# Asus, black screen on boot, no BIOS.



## PeppeJ (Apr 16, 2012)

Hey, I've had my laptop for some 12months now. When I booted it today I had some BIOS thing pop up and a quick read said something about erasing(I think) data, don't know what it was so I hit the power button. When I tried booting it again absolutely nothing happens.

When I boot it I can see the lights flash for HDD and so on but the screen never turns on. I can't hear any beep or see the BIOS pop up, I don't think it's loading up Windows(7-64, Ult) either. I have no idea what this is as I've never encountered it before. (I'm used to using desktops and know how to fix the most common problems and so on, only laptops doesn't really allow you to open it up as easy and look around).

Does anyone have any ideas or might help me (I hope you know Asus laptops too, I didn't see it in forum description :S)
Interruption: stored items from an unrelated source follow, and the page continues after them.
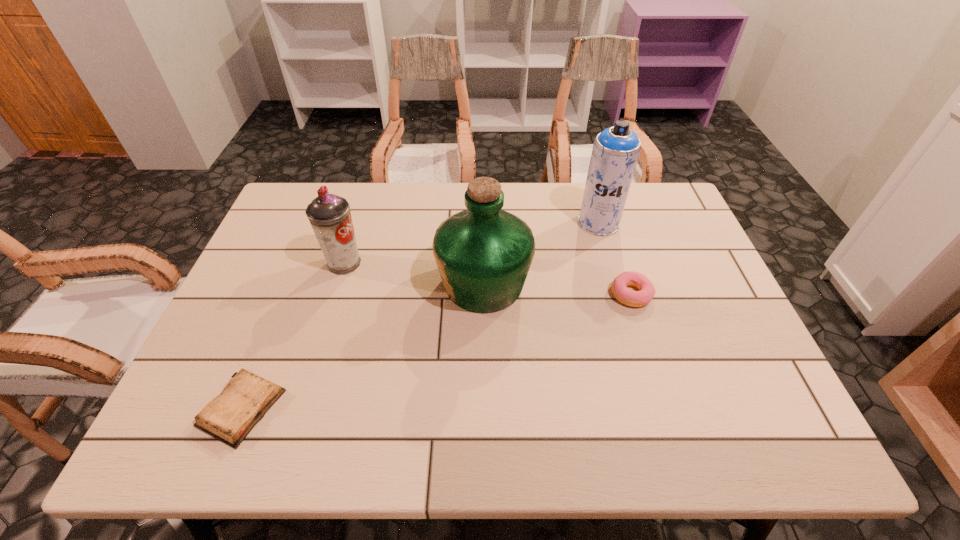 Locate an element on the screen. The width and height of the screenshot is (960, 540). the right aerosol can is located at coordinates (615, 152).

At what (x,y) coordinates should I click in order to perform the action: click on the taller aerosol can. Please return your answer as a coordinate pair (x, y). Looking at the image, I should click on (615, 152).

Find the location of a particular element. Image resolution: width=960 pixels, height=540 pixels. liquor is located at coordinates (483, 254).

Find the location of a particular element. The height and width of the screenshot is (540, 960). the shorter aerosol can is located at coordinates (329, 215).

Identify the location of the third tallest object. The height and width of the screenshot is (540, 960). (329, 215).

Identify the location of the fourth tallest object. (619, 288).

This screenshot has width=960, height=540. In order to click on the shortest object in this screenshot , I will do `click(229, 417)`.

You are a GUI agent. You are given a task and a screenshot of the screen. Output one action in this format:
    pyautogui.click(x=<x>, y=<y>)
    Task: Click on the diary
    
    Given the screenshot: What is the action you would take?
    pyautogui.click(x=229, y=417)

In order to click on free point located 0.070m on the back of the taller aerosol can in this screenshot , I will do `click(591, 197)`.

The height and width of the screenshot is (540, 960). Find the location of `vacant space located on the label side of the liquor`. vacant space located on the label side of the liquor is located at coordinates (322, 284). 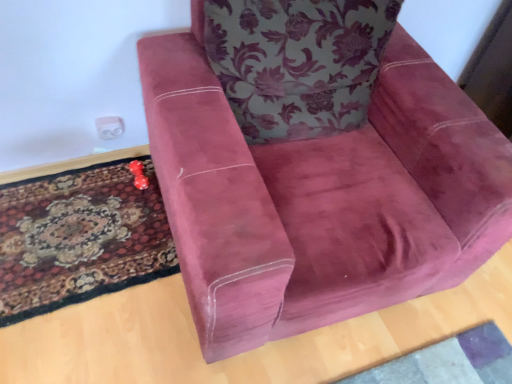 At what (x,y) coordinates should I click in order to perform the action: click on vacant area situated to the left side of velvet maroon armchair at center. Please return your answer as a coordinate pair (x, y). Looking at the image, I should click on (86, 238). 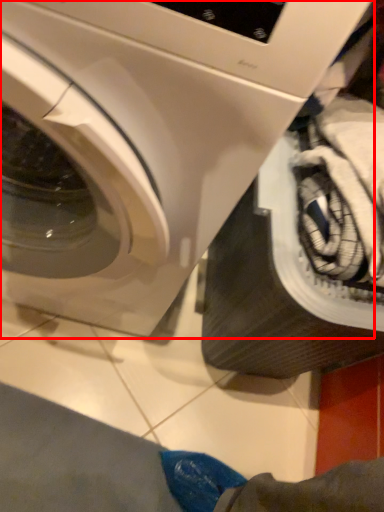 Question: Considering the relative positions of washing machine (annotated by the red box) and tire in the image provided, where is washing machine (annotated by the red box) located with respect to the staircase?

Choices:
 (A) right
 (B) left

Answer: (B)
I've tried removing battery, and empty static electicity. I've also tried reseating the RAM as well as booting without a HDD. However it makes no difference.
I really doubt it's a hardware problem as it worked fine the minute before I was stupid enough to shut it down while the BIOS was doing something.

Like I said the lights show up and so on, I tried the DVD Drive and it works too. It's only the screen never turns on so nothing really happens.
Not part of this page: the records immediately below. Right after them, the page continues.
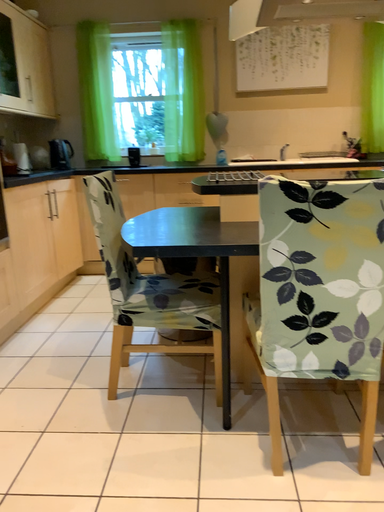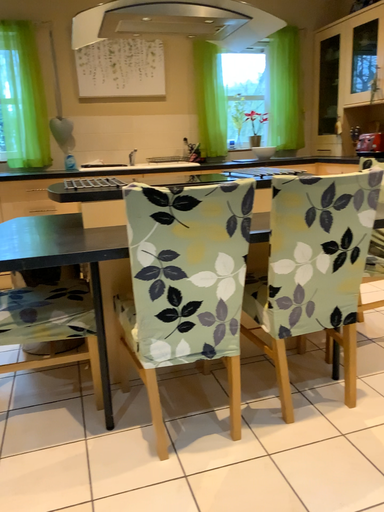 Question: How did the camera likely rotate when shooting the video?

Choices:
 (A) rotated left
 (B) rotated right

Answer: (B) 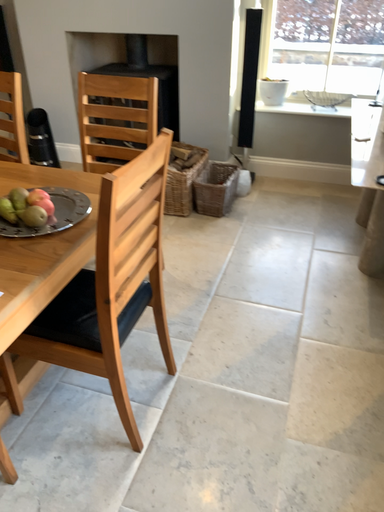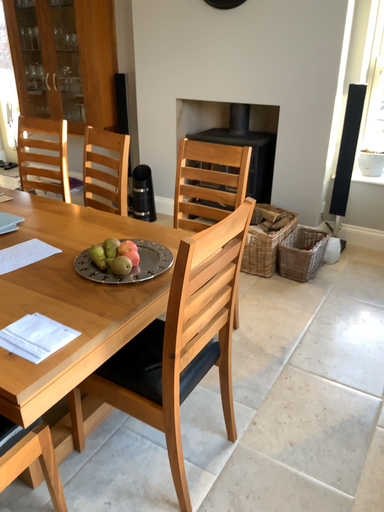 Question: How did the camera likely rotate when shooting the video?

Choices:
 (A) rotated right
 (B) rotated left

Answer: (B)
So does anyone in here have any idea to what it could be or how I could fix it?

Note: I read the guide about how to fix black screen, I didn't go past the reseat CPU part as I really doubt it's a hardware problem. Plus it being very hard to open up.

Model: Asus A42JA-VX068V
"MB Model" : K42JA


----------



## Rits (Dec 29, 2011)

It seems you have cancelled the BIOS update by hitting the power button which might have corrupted the BIOS. 
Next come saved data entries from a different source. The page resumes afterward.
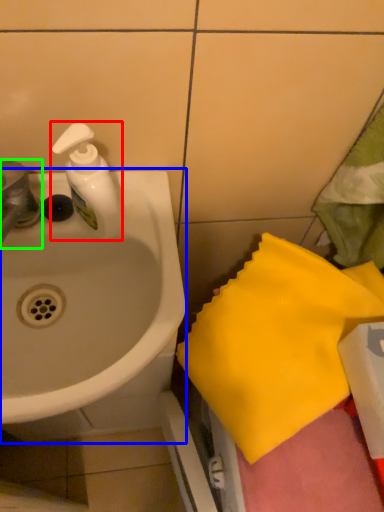 Question: Based on their relative distances, which object is nearer to soap dispenser (highlighted by a red box)? Choose from sink (highlighted by a blue box) and tap (highlighted by a green box).

Choices:
 (A) sink
 (B) tap

Answer: (B) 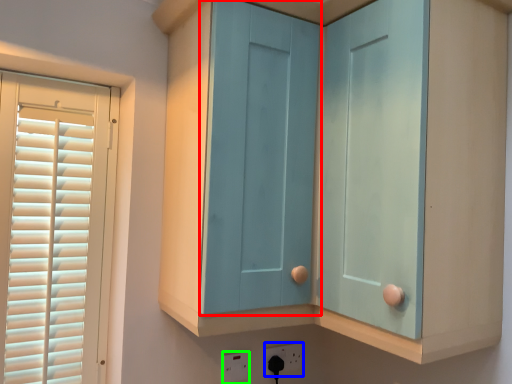 Question: Considering the real-world distances, which object is farthest from screen door (highlighted by a red box)? electric outlet (highlighted by a blue box) or electric outlet (highlighted by a green box)?

Choices:
 (A) electric outlet
 (B) electric outlet

Answer: (A)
Did you tried getting in to bios by pressing del key at the start up or safe mode?


----------



## PeppeJ (Apr 16, 2012)

I just tried to press the Del key during startup but nothing happens.


----------



## Rits (Dec 29, 2011)

It seems issue with BIOS. I suggest you to install the BIOS using your computer cd which came with your ASUS computer.


----------



## PeppeJ (Apr 16, 2012)

Well I can't get the BIOS up as I said before, nothing pops up on the monitor.


----------



## Rits (Dec 29, 2011)

Restart yourt computer and start pressing f8 key to get in to advance boot options.


----------



## Rits (Dec 29, 2011)

You may need to reset the cmos battery.

Is your notebook model:

ASUS - Notebooks- ASUS K42JA

if yes, download manual to reser cmos using above link


----------



## PeppeJ (Apr 16, 2012)

I downloaded the manual and looked through it but it doesn't say how to reset the CMOS Battery for some reason, I think my chances are bigger to hand it in for service as I've still got warranty. There's a chance now that I've been looking around that it might be the Graphics Card that's not working and not BIOS at all.

What's really odd though is if I remove RAM / HDD it doesn't beep.


----------



## Rits (Dec 29, 2011)

If your laptop is under warranty then I recommend you to get it serviced.


----------